The fact that the Labour Party, which once pledged to abolish the Corporation, now participates in Corporation elections as a candid friend of the financial services industry (‘to bring about the reforms needed to create again a City and Corporation of which we can all be proud’, as the City of London Labour Party website has it, is a small but telling signal that it will not be the party to ‘take on the City’ in the way that the Thatcher government took on the unions. It may institute codes of conduct and greater training requirements, plead for responsibility and issue threats of real change if impossibly vague criteria are not met (Labour currently pledge to break up the banks ‘if there is not a genuine change of culture’ in the City. The City has responded and will continue to respond much as certain trade unions responded to calls for restraint and responsibility in 1970s, by issuing solemn declarations that in practice count for little.

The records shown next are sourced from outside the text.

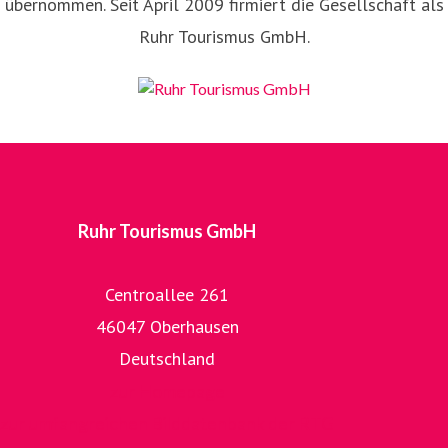
übernommen. Seit April 2009 firmiert die Gesellschaft als
Ruhr Tourismus GmbH.
Ruhr Tourismus GmbH
Centroallee 261
46047 Oberhausen
Deutschland
zur Homepage
zur umfangreichen Bilddatenbank der RTG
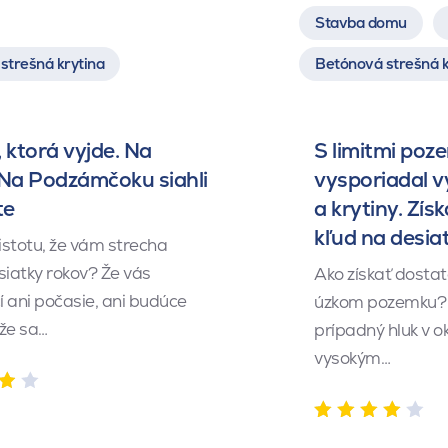
Stavba domu
strešná krytina
Betónová strešná k
 ktorá vyjde. Na
S limitmi poz
 Na Podzámčoku siahli
vysporiadal 
te
a krytiny. Získ
kľud na desia
istotu, že vám strecha
siatky rokov? Že vás
Ako získať dosta
 ani počasie, ani budúce
úzkom pozemku? 
 že sa…
prípadný hluk v o
vysokým…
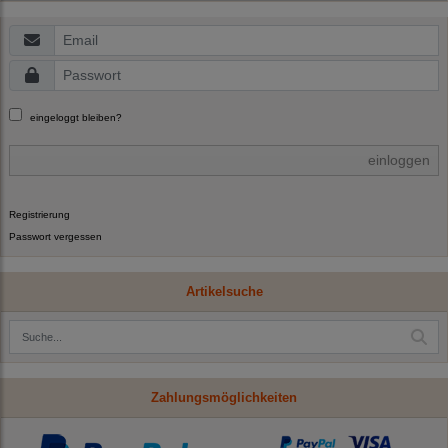
eingeloggt bleiben?
einloggen
Registrierung
Passwort vergessen
Artikelsuche
Zahlungsmöglichkeiten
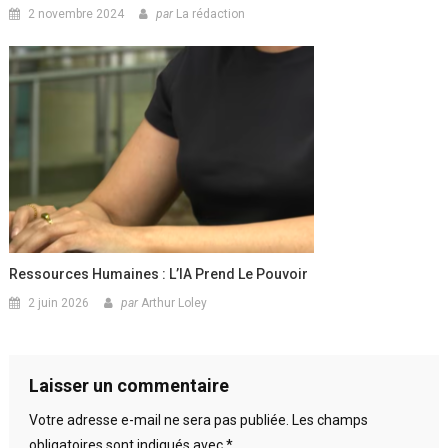
2 novembre 2024
par
La rédaction
Ressources Humaines : L’IA Prend Le Pouvoir
2 juin 2026
par
Arthur Loley
Laisser un commentaire
Votre adresse e-mail ne sera pas publiée.
Les champs
obligatoires sont indiqués avec
*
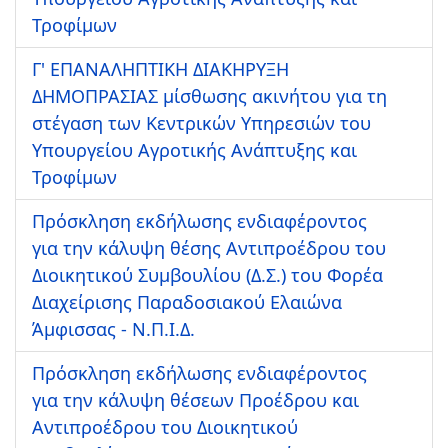
Τροφίμων
Γ' ΕΠΑΝΑΛΗΠΤΙΚΗ ΔΙΑΚΗΡΥΞΗ
ΔΗΜΟΠΡΑΣΙΑΣ μίσθωσης ακινήτου για τη
στέγαση των Κεντρικών Υπηρεσιών του
Υπουργείου Αγροτικής Ανάπτυξης και
Τροφίμων
Πρόσκληση εκδήλωσης ενδιαφέροντος
για την κάλυψη θέσης Αντιπροέδρου του
Διοικητικού Συμβουλίου (Δ.Σ.) του Φορέα
Διαχείρισης Παραδοσιακού Ελαιώνα
Άμφισσας - Ν.Π.Ι.Δ.
Πρόσκληση εκδήλωσης ενδιαφέροντος
για την κάλυψη θέσεων Προέδρου και
Αντιπροέδρου του Διοικητικού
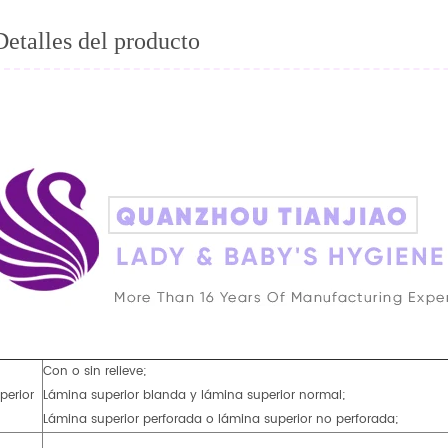
Detalles del producto
Con o sin relieve;
perior
Lámina superior blanda y lámina superior normal;
Lámina superior perforada o lámina superior no perforada;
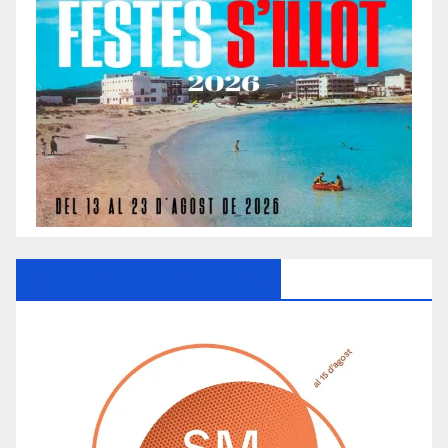
Ayuntamiento De Manacor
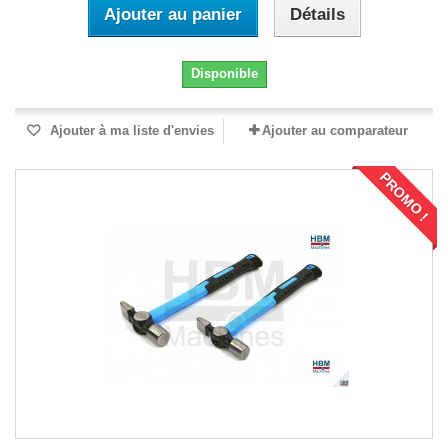
Ajouter au panier
Détails
Disponible
Ajouter à ma liste d'envies
Ajouter au comparateur
PROMO !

Those who took part in the Corporation election trod a difficult path: they had to be moderate and un-newsworthy in order to have any chance of being elected. Yet it is hard not to see the election as one example of the reform of the financial services industry being re-occupied by the political class, denuded of it radical potential and fading into the foreground of politics-as-usual. ‘Make no little plans’, said architect Daniel Burnham ‘for they have no magic to stir men’s blood.’ It is a warning which City reformers need to heed.
The future reform of the Corporation and the industry
One of the odd advantages enjoyed by the Corporation is that, despite its own self-proclaimed role as the ‘voice’ of the financial services industry, many people persist in regarding it as a harmless, historic local government body. However, this attitude may be changing. The pressure for the Corporation to release information about its private income led it to make disclosures in the lead up to the election. The ‘City’s Cash Overview 2012’ which revealed a fund worth £1.32bn was not a full breakdown of expenditure and pressure must continue to understand how it uses its money to advance the interests of the financial services industry. In March the online campaigning organisation Avaaz started a petition that called for the ‘Rememberancer’, the Corporation official who represents the City’s interest in Parliament, to be removed from his traditional seat in the Chamber of the House of Commons.
Understanding and exposing the role that the Corporation plays in shaping the life of London and the nation is important. However, the Corporation - its institutions, history and public spaces - should also be used to fire the widest debate about the future of the financial services industry, which is a debate about what sort of economy and society we want.
2015 will mark the 800th anniversary of Magna Carta, the medieval charter in which the British crown not only undertook to respect traditional liberties but also to respect the freedom of the trading City of London. This freedom has been the source of the wealth and power of the financial services industry. The Magna Carta anniversary is an opportunity to think again about the terms of the licence which the City enjoys: to consider what society requires of the financial services industry in return for the right to make its profits.